Sounds like Riley is on his way to being a fine brother, son and young man. I’m sure you’re proud that he is passing on the great enjoyment of hunting that he got from his Dad.


----------



## ya13ya03 (Sep 21, 2010)

That's awesome Rich.


----------



## sherman51 (Apr 12, 2011)

bobk said:


> Sounds like Riley is on his way to being a fine brother, son and young man. I’m sure you’re proud that he is passing on the great enjoyment of hunting that he got from his Dad.


man you said it right!!!!!

kudos to you for teaching him about the outdoors, and kudos to him for paying it forward with his little sister. you all have something to be proud of.
sherman


----------



## floater99 (May 21, 2010)

That's a great story congrats to all


----------



## fastwater (Apr 1, 2014)

bobk said:


> Sounds like Riley is on his way to being a fine brother, son and young man.

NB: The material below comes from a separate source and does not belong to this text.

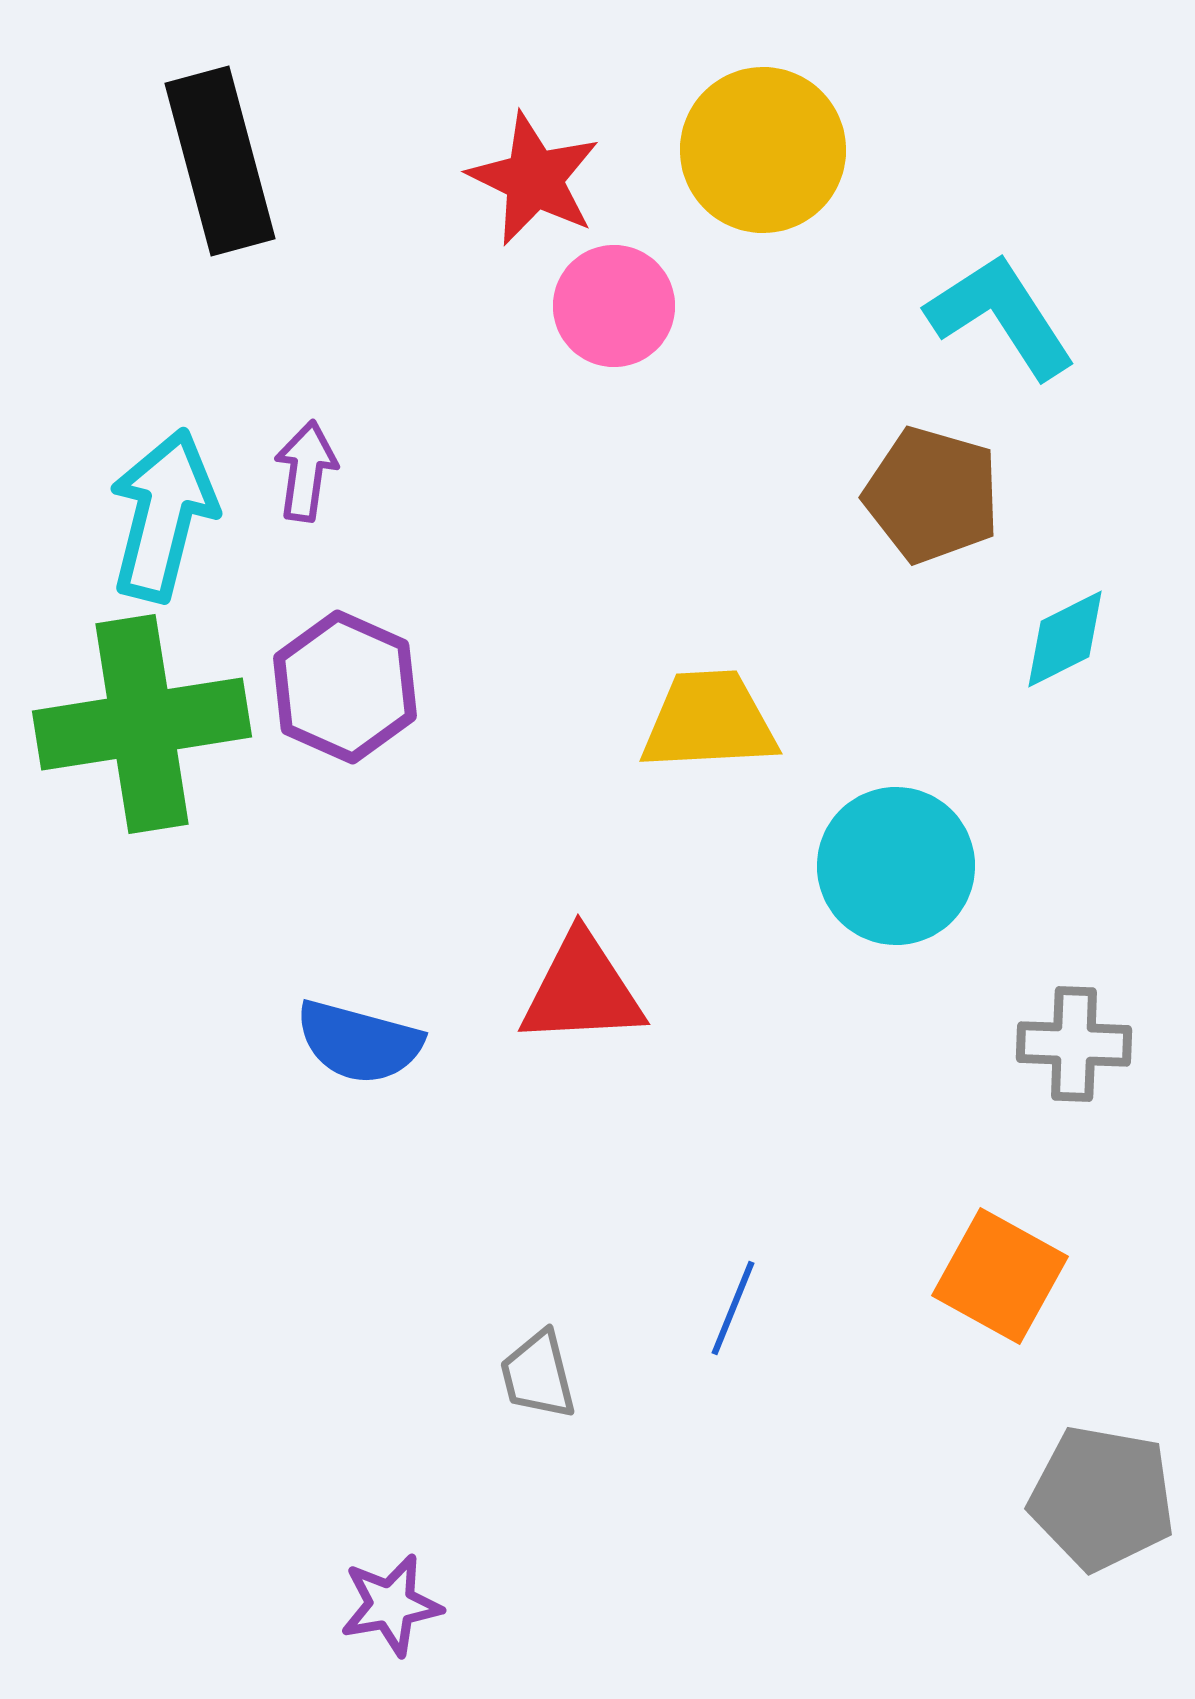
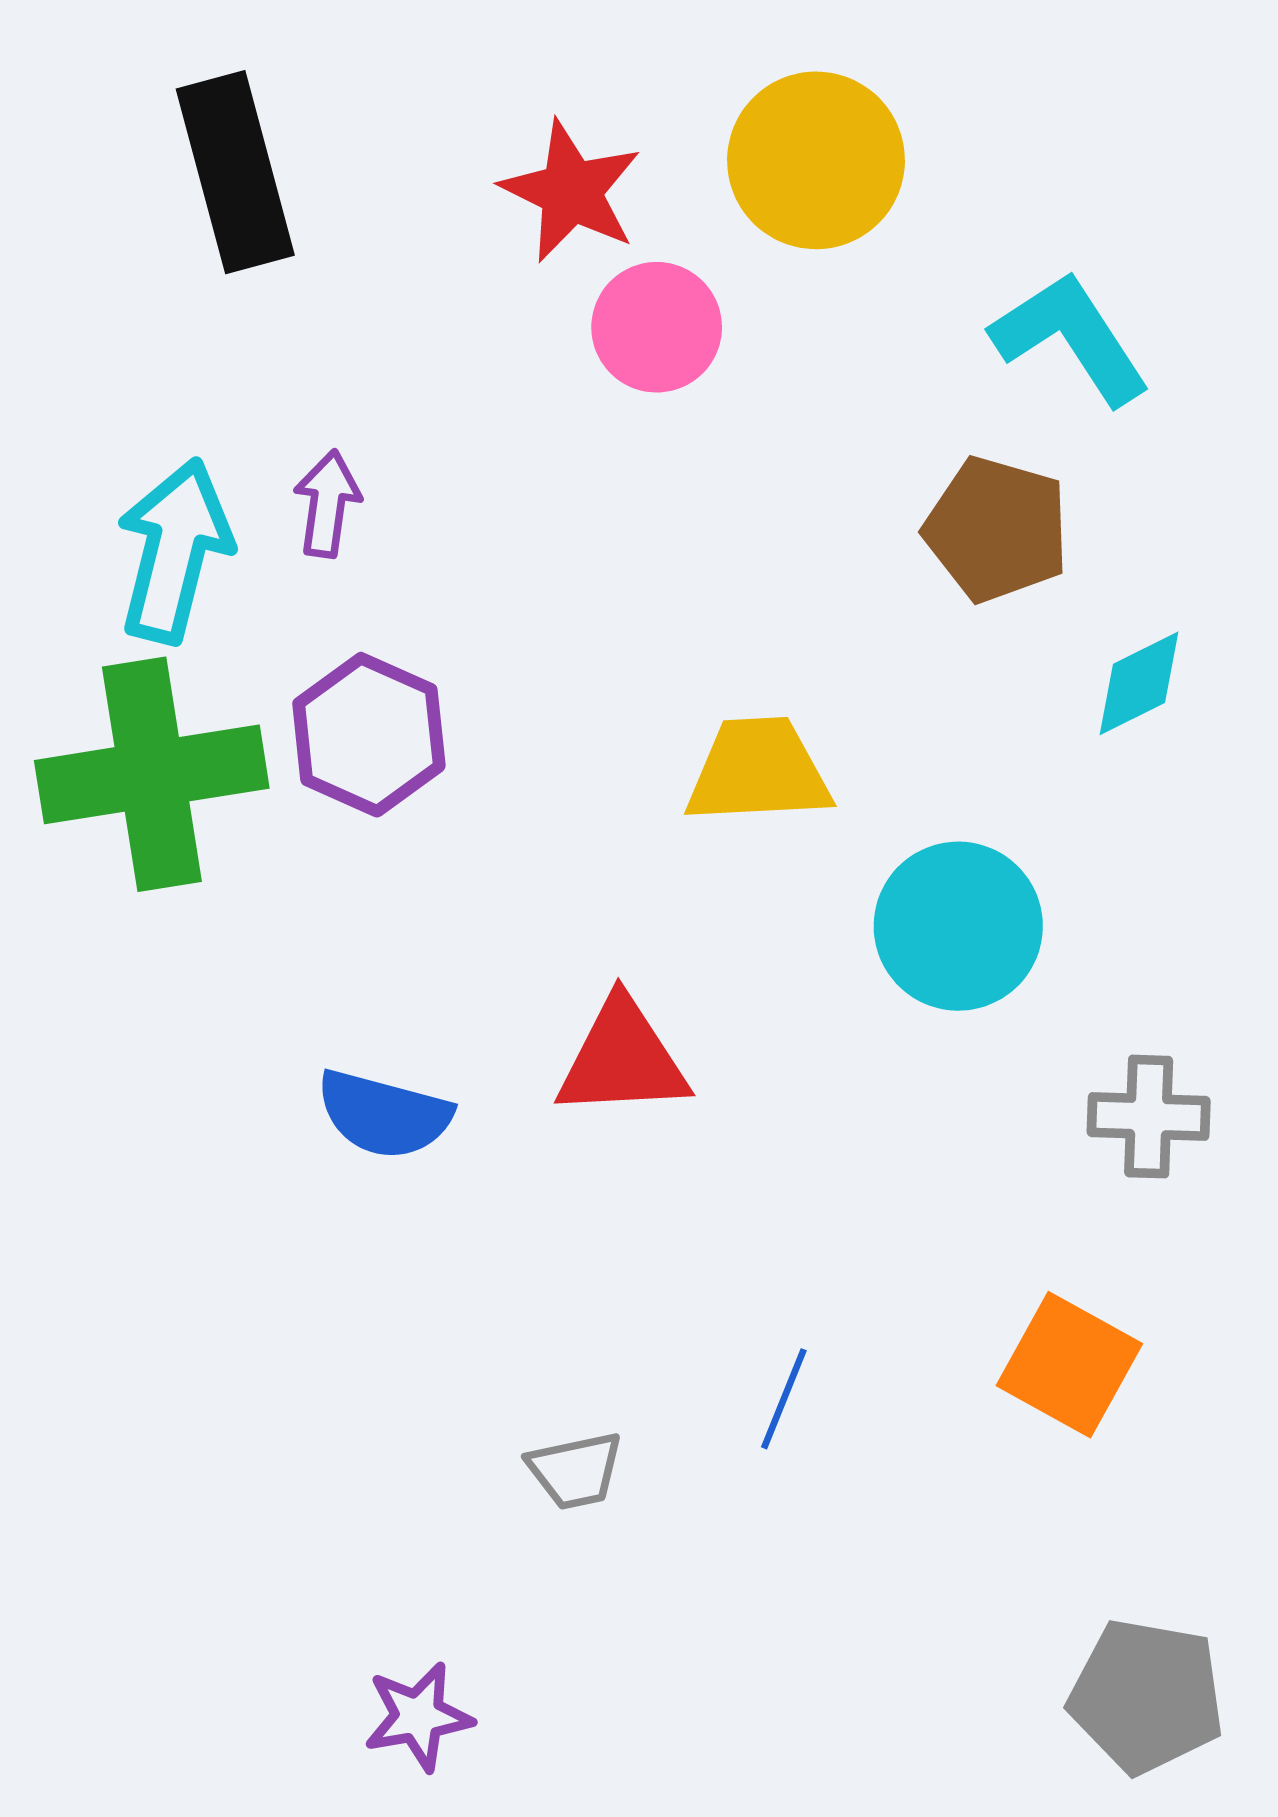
gray trapezoid: (538, 1375) -> (575, 1471), turned -88
gray pentagon: (1102, 1498) -> (1146, 1696), moved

I’m sure you’re proud that he is passing on the great enjoyment of hunting that he got from his Dad.


Just not much I can add to this...says it all!!!
Congratulations...and Thank You for raising such a fine young man.


----------



## TheKing (Apr 15, 2004)

Sounds like a lot of good times !


----------



## CFIden (Oct 9, 2014)

Sounds like Dad did it right. Good for you and good for him and his sister.


----------



## buckeyebowman (Feb 24, 2012)

What a great family story! Congrats!


----------



## FlyFishRich (Feb 3, 2016)

Thanks for the replies and congrats guys. Riley also thanks all of you. Riley was lucky to have me show him how to fish and hunt as I learned only to fish from my father. My father was from Brooklyn NY and went to Vietnam at 18 so when he came home from the war he didn't care for guns anymore. I learned about hunting from magazines and you guys so Thanks for all the knowledge that I get from this family.........Rich


----------



## bulafisherman (Apr 11, 2004)

Great story, I think we are slowly losing our youth to technology. The past several years I have noticed a decline in activity around my area during the youth season. I recently heard the average age of the bow Hunter is 60. Don't know how true that is but we need to pass the torch every opportunity we get!


----------



## sherman51 (Apr 12, 2011)

FlyFishRich said:


> Thanks for the replies and congrats guys. Riley also thanks all of you. Riley was lucky to have me show him how to fish and hunt as I learned only to fish from my father. My father was from Brooklyn NY and went to Vietnam at 18 so when he came home from the war he didn't care for guns anymore. I learned about hunting from magazines and you guys so Thanks for all the knowledge that I get from this family.........Rich


my dad died whan he was 39. I was just a tot. I did grow up hunting small game but I was 30 when I started deer hunting. so i've taught myself to fish and hunt. i've passed on what little I know to my oldest son. my youngest hasn't shown much interest in either.
sherman


----------